Hi, for a particular reason, I need to hand-derive a derivative for a GELU and it has to match the GELU implementation in Pytorch, but I tried finding the exact GELU formula and I’m a little confused. Could someone help simplify it for me by confirming whether the following is exactly equivalent to torch.nn.GELU:
Hmm, but how does Pytorch implement that integral? Is there no simple function equivalent to Pytorch’s implementation you could provide that I could enter into the following website:
erf() is a so-called special function. It is well studied, well
understood, and (reasonably) easy to calculate with modern
numerical analysis techniques.
But there is no “simple function equivalent” to it (other than erf()

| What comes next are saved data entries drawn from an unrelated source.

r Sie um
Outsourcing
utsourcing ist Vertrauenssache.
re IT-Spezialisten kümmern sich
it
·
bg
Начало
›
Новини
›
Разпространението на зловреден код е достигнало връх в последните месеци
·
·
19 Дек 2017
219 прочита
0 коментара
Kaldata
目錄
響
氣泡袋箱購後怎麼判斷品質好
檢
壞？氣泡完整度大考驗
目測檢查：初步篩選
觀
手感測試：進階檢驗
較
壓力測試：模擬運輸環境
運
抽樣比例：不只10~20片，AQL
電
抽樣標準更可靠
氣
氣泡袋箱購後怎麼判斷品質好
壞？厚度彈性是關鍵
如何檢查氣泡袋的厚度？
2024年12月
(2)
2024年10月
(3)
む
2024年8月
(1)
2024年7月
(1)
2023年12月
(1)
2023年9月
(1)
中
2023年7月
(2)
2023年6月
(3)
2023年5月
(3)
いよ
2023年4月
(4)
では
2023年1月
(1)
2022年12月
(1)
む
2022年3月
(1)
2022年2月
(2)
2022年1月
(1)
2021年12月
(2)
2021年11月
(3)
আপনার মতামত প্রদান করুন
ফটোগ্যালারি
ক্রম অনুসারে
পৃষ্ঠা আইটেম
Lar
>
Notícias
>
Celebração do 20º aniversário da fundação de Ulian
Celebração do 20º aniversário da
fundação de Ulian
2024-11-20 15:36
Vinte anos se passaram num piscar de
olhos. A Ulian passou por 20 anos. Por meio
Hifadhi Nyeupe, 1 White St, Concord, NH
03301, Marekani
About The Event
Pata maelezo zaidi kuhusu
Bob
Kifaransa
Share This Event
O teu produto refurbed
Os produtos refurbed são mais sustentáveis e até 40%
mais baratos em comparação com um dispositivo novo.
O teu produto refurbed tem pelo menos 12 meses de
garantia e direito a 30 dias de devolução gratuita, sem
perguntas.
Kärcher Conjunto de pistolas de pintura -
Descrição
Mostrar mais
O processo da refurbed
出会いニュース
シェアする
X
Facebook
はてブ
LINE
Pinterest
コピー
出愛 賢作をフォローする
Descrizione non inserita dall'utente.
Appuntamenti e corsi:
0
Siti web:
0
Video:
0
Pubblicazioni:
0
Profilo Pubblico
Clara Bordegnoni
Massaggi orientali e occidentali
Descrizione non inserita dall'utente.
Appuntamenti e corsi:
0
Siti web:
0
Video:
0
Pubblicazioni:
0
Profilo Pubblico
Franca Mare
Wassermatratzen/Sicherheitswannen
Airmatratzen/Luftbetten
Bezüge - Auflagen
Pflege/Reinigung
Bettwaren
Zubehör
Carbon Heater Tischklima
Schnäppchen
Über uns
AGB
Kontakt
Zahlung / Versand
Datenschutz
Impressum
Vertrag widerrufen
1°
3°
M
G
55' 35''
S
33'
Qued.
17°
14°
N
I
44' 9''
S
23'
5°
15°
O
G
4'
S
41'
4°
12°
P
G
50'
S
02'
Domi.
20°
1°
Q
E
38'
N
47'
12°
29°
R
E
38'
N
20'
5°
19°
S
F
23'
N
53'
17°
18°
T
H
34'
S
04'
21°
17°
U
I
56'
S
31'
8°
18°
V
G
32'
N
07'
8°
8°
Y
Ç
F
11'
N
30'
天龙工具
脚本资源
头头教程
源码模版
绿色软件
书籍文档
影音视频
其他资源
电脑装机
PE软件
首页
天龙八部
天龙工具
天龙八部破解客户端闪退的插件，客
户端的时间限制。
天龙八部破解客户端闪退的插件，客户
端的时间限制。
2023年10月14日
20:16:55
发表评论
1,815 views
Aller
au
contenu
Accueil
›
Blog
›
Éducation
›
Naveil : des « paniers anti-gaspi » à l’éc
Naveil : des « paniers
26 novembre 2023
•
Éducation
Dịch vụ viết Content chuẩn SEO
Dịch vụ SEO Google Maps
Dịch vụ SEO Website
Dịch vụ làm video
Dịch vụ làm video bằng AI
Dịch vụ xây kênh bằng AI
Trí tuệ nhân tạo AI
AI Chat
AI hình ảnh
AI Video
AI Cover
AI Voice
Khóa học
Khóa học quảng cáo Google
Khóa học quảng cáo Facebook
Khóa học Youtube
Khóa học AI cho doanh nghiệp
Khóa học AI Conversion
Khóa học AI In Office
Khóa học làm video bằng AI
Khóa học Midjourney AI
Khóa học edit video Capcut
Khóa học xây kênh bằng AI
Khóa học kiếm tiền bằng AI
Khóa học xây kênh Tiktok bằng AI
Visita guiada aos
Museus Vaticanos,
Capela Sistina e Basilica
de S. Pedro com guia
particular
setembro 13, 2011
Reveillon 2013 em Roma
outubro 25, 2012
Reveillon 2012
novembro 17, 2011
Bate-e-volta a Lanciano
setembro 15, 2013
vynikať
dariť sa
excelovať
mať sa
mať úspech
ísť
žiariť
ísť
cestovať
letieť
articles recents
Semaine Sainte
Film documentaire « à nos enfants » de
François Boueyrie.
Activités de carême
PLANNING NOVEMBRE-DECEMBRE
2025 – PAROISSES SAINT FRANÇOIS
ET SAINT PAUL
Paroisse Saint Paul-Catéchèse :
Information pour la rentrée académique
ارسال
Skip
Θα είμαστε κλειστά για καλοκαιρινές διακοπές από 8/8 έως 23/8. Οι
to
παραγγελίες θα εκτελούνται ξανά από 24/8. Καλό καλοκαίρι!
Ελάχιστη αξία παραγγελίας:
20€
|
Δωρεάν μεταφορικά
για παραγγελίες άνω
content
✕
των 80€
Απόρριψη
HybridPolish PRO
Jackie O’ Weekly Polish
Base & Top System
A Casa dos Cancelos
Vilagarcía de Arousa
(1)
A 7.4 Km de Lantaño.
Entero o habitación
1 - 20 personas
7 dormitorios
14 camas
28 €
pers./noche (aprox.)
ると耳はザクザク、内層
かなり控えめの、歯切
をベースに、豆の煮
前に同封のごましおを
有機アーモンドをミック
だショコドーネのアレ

or things like the integral used to define it). So erf() is the best
you’ve got.
If you want to “compute a derivative by hand,” that’s easy, because
the derivative of erf() is an elementary function, namely the
normal distribution.
My pocket calculator doesn’t know how anything about erf(), so
there’s no practical way for me to calculate erf() with my calculator.
But python does know about erf(), so math.erf (1.234) works
just fine in python.
If the calculus tool you linked to knows about erf(), then you should
be good. If it doesn’t, you’ll have to “compute a derivative by hand”
(or switch to a better calculus tool).
I’m confused, if there is no function equivalent, then how does Pytorch compute it? From reading about GeLU, it seems like they used an approximation of the erf function in the paper using tanh.